2. Identify Your Buyers. Understand the buyers you are selling to, and cater towards them. “A homebuilder’s knowledge of the target demographic has always been key to providing homes that best fit the needs of the buyer,” says Cheryl Bonk, vice president of sales and marketing for the Chicago division of M/I Homes, who adds that in the townhome market, she has seen an extraordinary rise in the number of situational buyers – individuals moving due to job relocation, being newly single or empty-nesters. In addition, she’s noticed a higher percentage of first-time buyers who are single rather than married.
To close a sale, “we find it’s truly important to understand each individual circumstance a bit more intimately,” Bonk says. “Buying a new home can literally be the best part of what is otherwise a bit daunting to people in these life-changing times. We thoughtfully plan our homes with features that our buyers tell us are important. The ability to choose a new home for a quick closing that is appointed with today’s design trends makes any of life’s transitions all that much easier.”

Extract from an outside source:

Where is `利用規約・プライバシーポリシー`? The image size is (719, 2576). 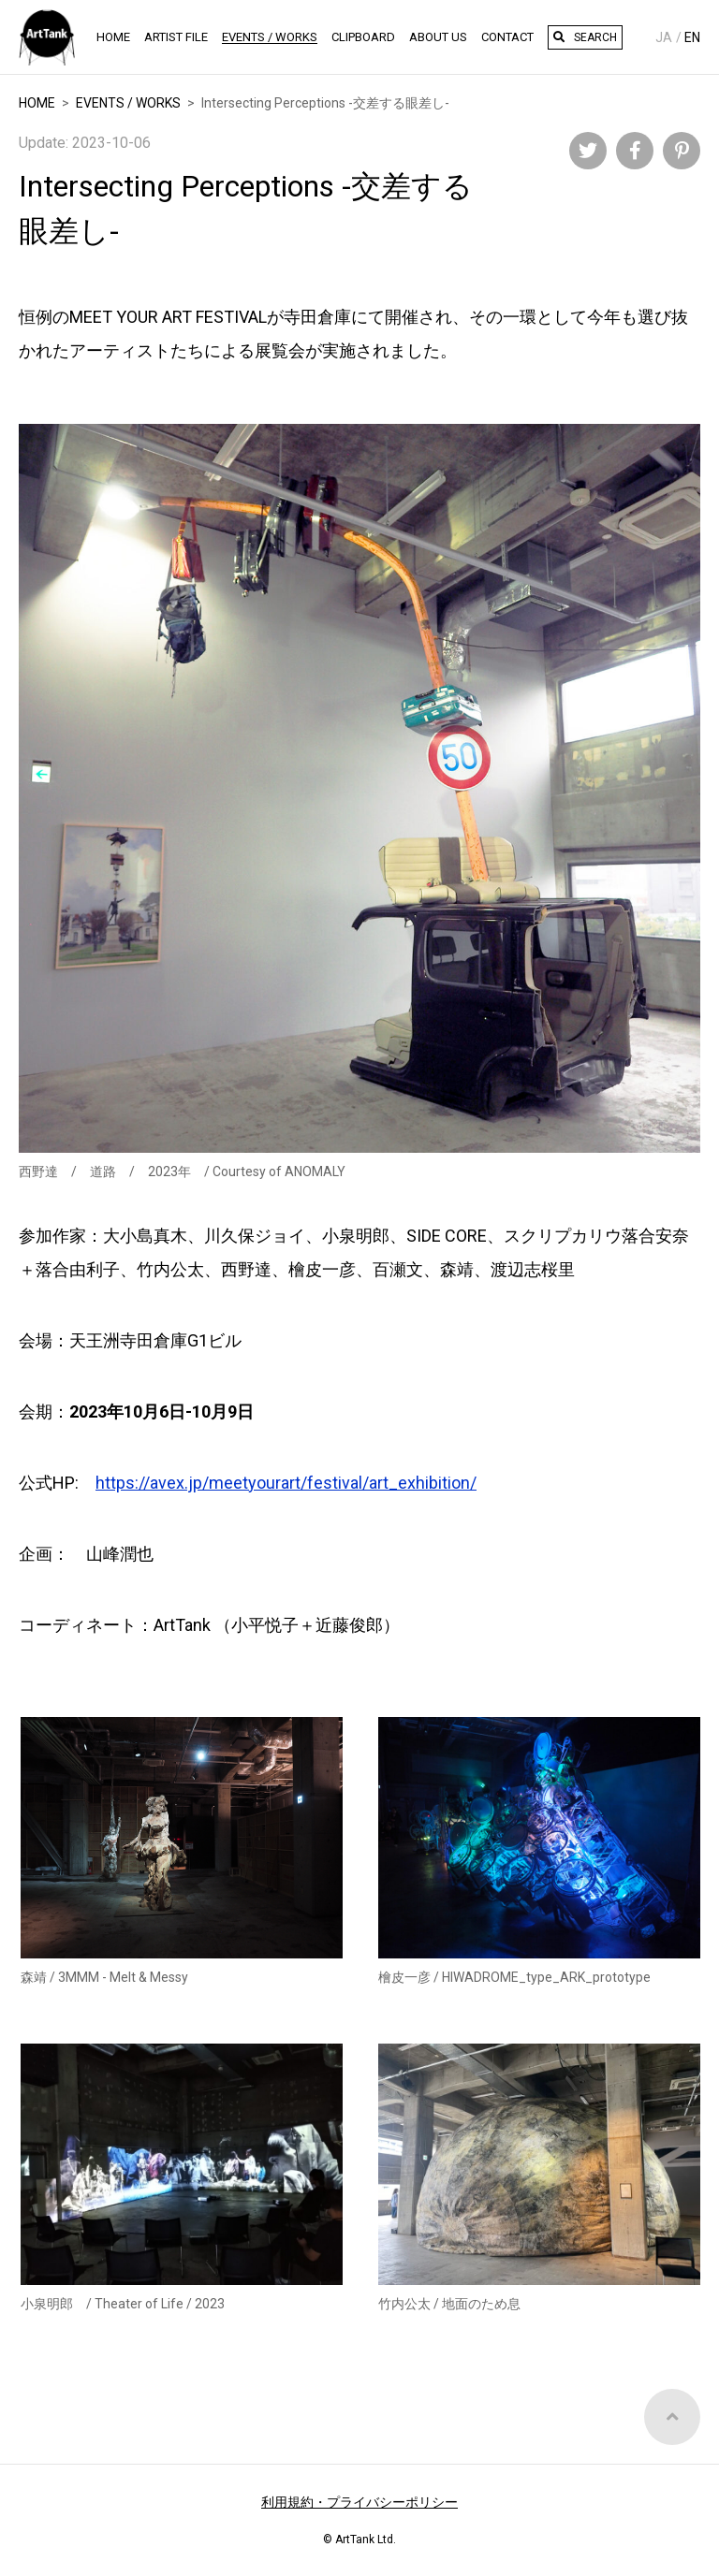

3. Ask About Financing. You’re going to want to make sure that your potential buyer has been pre-approved by a reputable lender. “If they’re not, I ask them to get pre-approved, or get them in touch with a private mortgage banker,” says Govedarica, “Otherwise, it’s a waste of time for everyone involved.”
Obtaining a new construction loan is a different process than its resale counterpart. Resale loans are normally available for 90 days while new construction loans may not be ready for a year or more. “Most lenders don’t allow lock-in rates past 90 days,” says Govedarica. “What typically happens is the lender gets the loan prepared and ready to go into the pipeline, then will do the necessary updating due diligence once the loan is locked, and the buyer simply has to wait to lock in a rate.”
When it comes to representing a listing, Govedarica says that she works closely with the buyer’s agent and lender to gauge progress as construction moves along and a realistic closing date approaches. “This allows the buyer to posture themselves for their lock-in rate; it’s a balancing act that usually works out.” By asking the buyer and agent about financing, Govedarica is not only able to gauge the seriousness and credibility of potential buyers, but also their willingness and ability to actually make a purchase.
4. Stage to Perfection.“Back in the day, you could put a sign in the ground that read ‘new construction condos’ and people would buy them,” says Hebson. “Now, we make sure that they are staged to perfection and look as good as they can. We are very cognitive when we finish the house that it has the right kind of granite or stain colors on the floors to match current trends. We wouldn’t have a house with contemporary finishes decorated with some shay carpet and couch from the ‘70s. The furnishings have to match the house.”
A benefit of new construction is that many of these homes and properties are very energy-efficient. “You are selling properties equipped with some of the latest energy-efficient technologies,” Bonk says. “When presenting the home to potential buyers, you want to make sure that they understand and appreciate the benefit of buying that type of home.”